Theodore L. Cairns

Theodore L. Cairns ( born July 20, 1914 in Edmonton, † September 16, 1994 ) was a Canadian- American chemist. He was Research Director at DuPont and Research Advisor to the U.S. President Richard Nixon.

Cairns studied at the University of Alberta Chemistry with a bachelor's degree in 1936 and in 1939 Roger Adams received his PhD at the University of Illinois at Urbana- Champaign ( about the stereochemistry of substituted biphenyls ). By 1941 he was Instructor in Organic Chemistry at the University of Rochester and then went to DuPont in their research center in Wilmington ( Delaware). There he remained until his retirement in 1979. He was from 1952 Head of Laboratory at the Central Research Department, 1966 Research Director and 1971 Director of the Central Research Department. As this 1977 merged with the development department, he also became director of the newly formed Research and Development Department.

In the context of industrial research (where he first worked on nylon modifications ) he succeeded in the synthesis of some new organic compounds, such as (inspired by the developed DuPont Teflon) tetracyanoethylene.
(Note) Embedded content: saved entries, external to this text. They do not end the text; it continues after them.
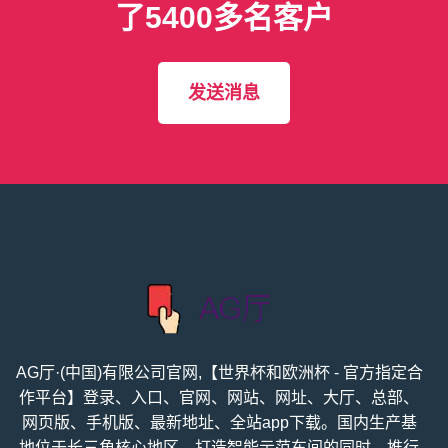
了5400多名客户
发送消息
AG厅·(中国)有限公司官网,【世界杯和欧洲杯 - 官方指定合
作平台】登录、入口、官网、网站、网址、大厅、总部、
网页版、手机版、最新地址、全站app下载。国内生产基
地位于长三角核心地区，打造智能示范车间的同时，推行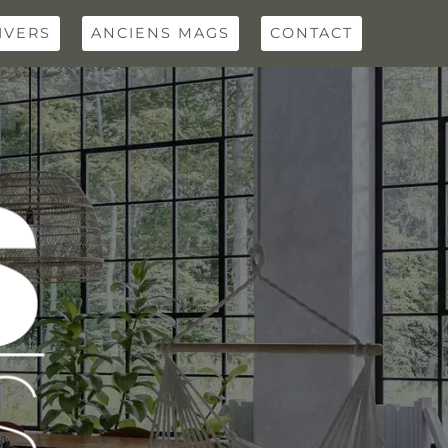
IVERS
ANCIENS MAGS
CONTACT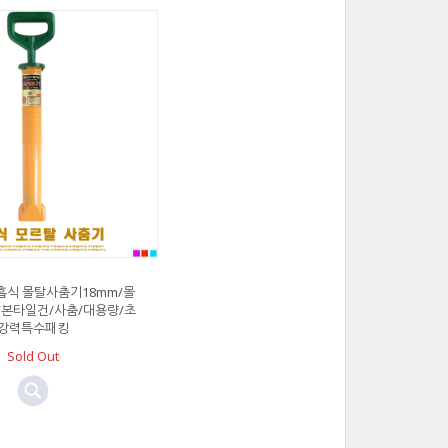
흡식 몰탈사춤기18mm/몰
/본타일건/사춤/대용량/초
강력특수패킹
Sold Out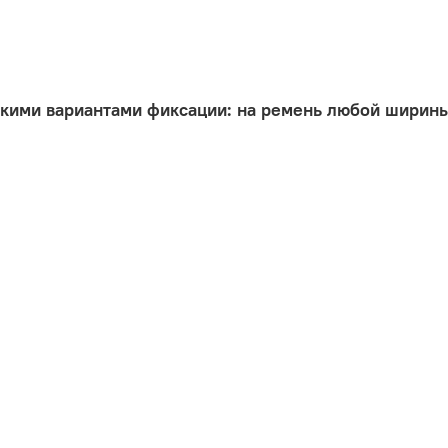
кими вариантами фиксации: на ремень любой ширины,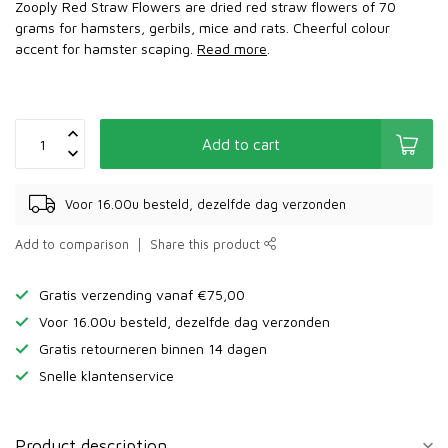
Zooply Red Straw Flowers are dried red straw flowers of 70
grams for hamsters, gerbils, mice and rats. Cheerful colour
accent for hamster scaping.
Read more
.
Add to cart
Voor 16.00u besteld, dezelfde dag verzonden
Add to comparison
Share this product
Gratis verzending vanaf €75,00
Voor 16.00u besteld, dezelfde dag verzonden
Gratis retourneren binnen 14 dagen
Snelle klantenservice
Product description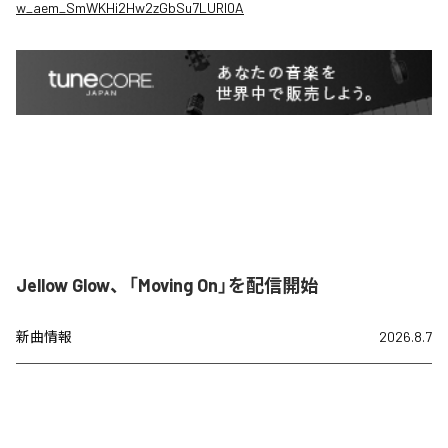
w_aem_SmWKHi2Hw2zGbSu7LURI0A
Jellow Glow、「Moving On」を配信開始
新曲情報
2026.8.7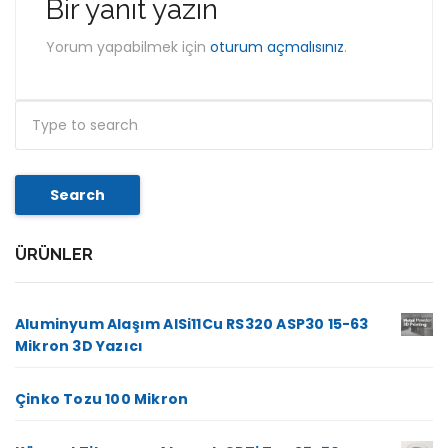
Bir yanıt yazın
Yorum yapabilmek için
oturum açmalısınız
.
Search
ÜRÜNLER
Aluminyum Alaşım AlSi11Cu RS320 ASP30 15-63
Mikron 3D Yazıcı
Çinko Tozu 100 Mikron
From 1949 to 1952 he was editor of Organic Syntheses and 1959-1969 editor of Organic Reactions. From 1970 to 1973 he was scientific adviser to Richard Nixon and previously from 1969 to 1972 in the scientific advisory body to the Governor of Delaware. He was a member of the National Academy of Sciences Board and Organic Chemistry at the American Chemical Society. In 1973 he received the Elliott Cresson Medal and the 1968 American Chemical Society Award for Creative Work in Synthetic Organic Chemistry, the Perkin Medal, 1974. In 1970 he became an honorary doctorate from the University of Alberta.

He was a U.S. citizen. Since 1940, he was married to Margaret McDonald, with whom he had four children. His daughter Margaret Etter (d. 1992) was chemistry professor at the University of Minnesota.